La turba de venezolanos aguantó hasta las 9 y pico. Luego, cuando la Policía Nacional los instruyó, como por arte de magia, los salvajes se retiraron en silencio y sin molestar. Sin duda, Isea pensó, aquí huele a chamusquina. No es normal que semejantes bárbaros sean, de repente, tan abyectos y sumisos ciudadanos.
Camino al Metro los madrileños se preguntaban, no sin razón, ¿De dónde salía tanta gente a esas horas? Y ya en la estación pude constatar las consecuencias del salvaje asedio al escuchar, de refilón, una conversación entre dos chicas ibéricas hasta los huesos: «El escándalo fue atroz… joder los odian… así estará el patio, tía». Esa noche se cortó parcialmente el Paseo de la Castellana. Por completo las calles Príncipe de Vergara y Hermosilla. Los coches reventaron los claxon. Los vecinos de Madrid escucharon como a Mario Isea, sus compatriotas, le llamaban “rata” “ladrón” “cobarde” “narco” -que no Franco como los sordos de Misión Verdad han querido mentir- y sobre todo “ASESINO”.
Este espectáculo, caótico y denigrante para la embajada venezolana, tiene también un alto coste para el Ayuntamiento de Madrid. Movilizar policías, camiones, trancar calles y lidiar, seguramente, con las quejas de los vecinos “que están hasta los huevos de Venezuela”. Quizás Isea no esté contento, pero estoy seguro que Carmena tampoco lo está con sus panas rojos rojitos.

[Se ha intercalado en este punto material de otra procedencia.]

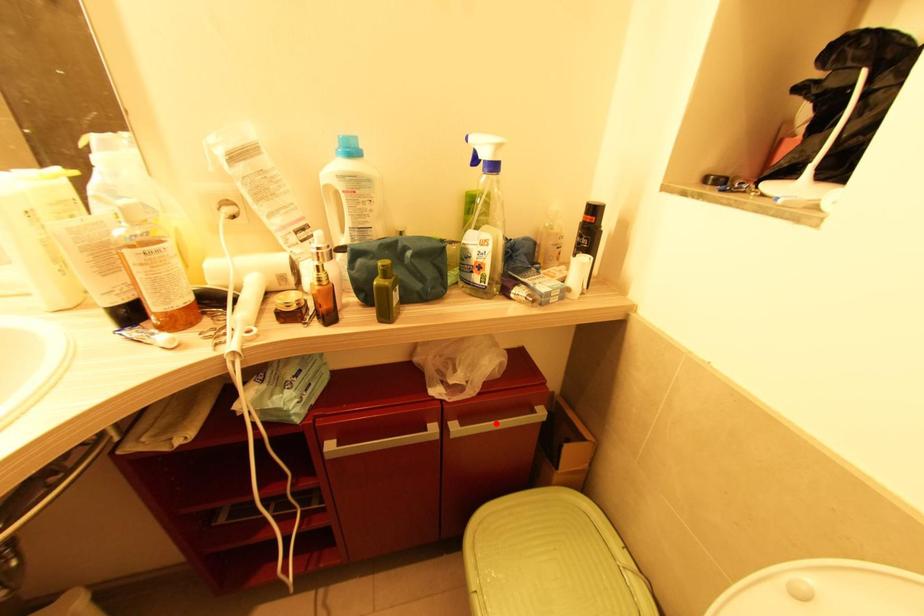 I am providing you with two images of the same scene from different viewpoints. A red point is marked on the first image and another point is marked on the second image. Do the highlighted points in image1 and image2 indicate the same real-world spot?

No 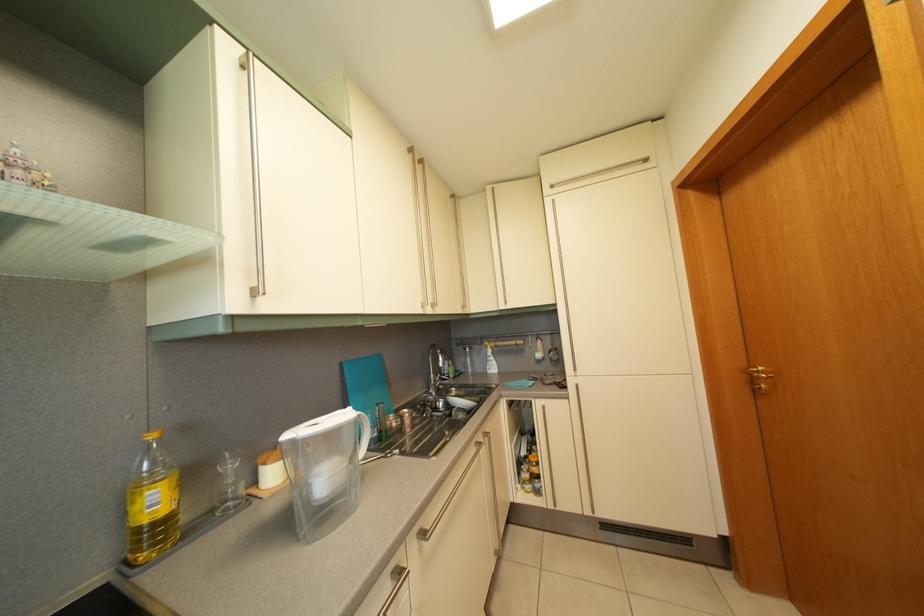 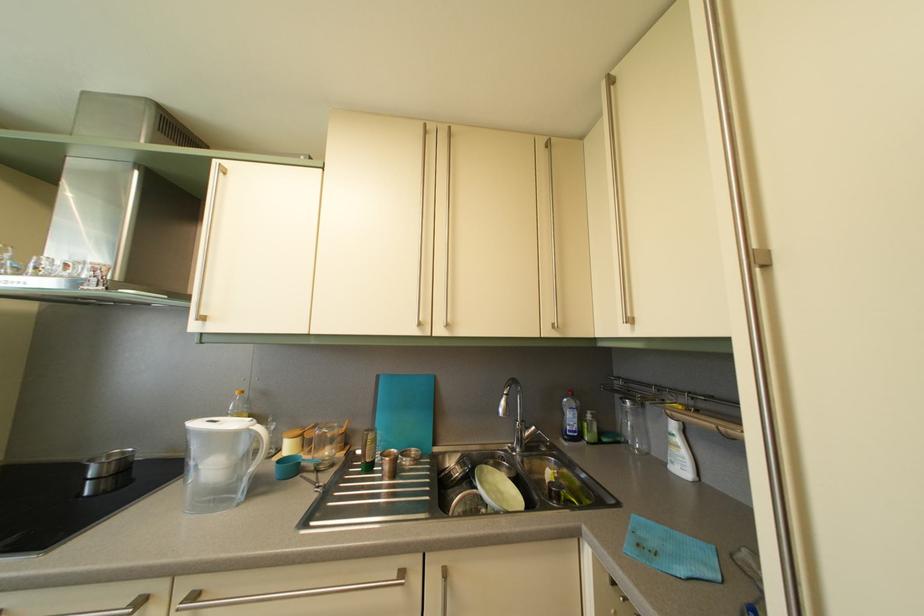 Find the pixel in the second image that matches (x=500, y=365) in the first image.

(687, 448)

EL «RESCATE» DEL EMBAJADOR

Post: Dispositivo policial y periodístico

El diario El País destacó tres redactores y un fotógrafo para cubrir «el suceso», los cuales escribieron un despacho que salió a las 2:30 de la madrugada en su página web. La Policía Nacional también se desplegó a fondo. Según el oficial que comandaba la operación de resguardo del orden público, estaba permisada una demostración de no más 20 personas, pero con el correr de la tarde en una primavera que tarda en oscurecer el gentío ascendió a doscientos a las siete de la tarde y a 500 a las 9 de la noche. Por supuesto que pidieron refuerzos, tanto en efectivos como en vehículos de menor y mayor calibre. Un helicóptero sobrevolaba la zona. Dice El País que «al menos 14 o 15 furgonetas antidisturbios se han desplegado en torno al edificio».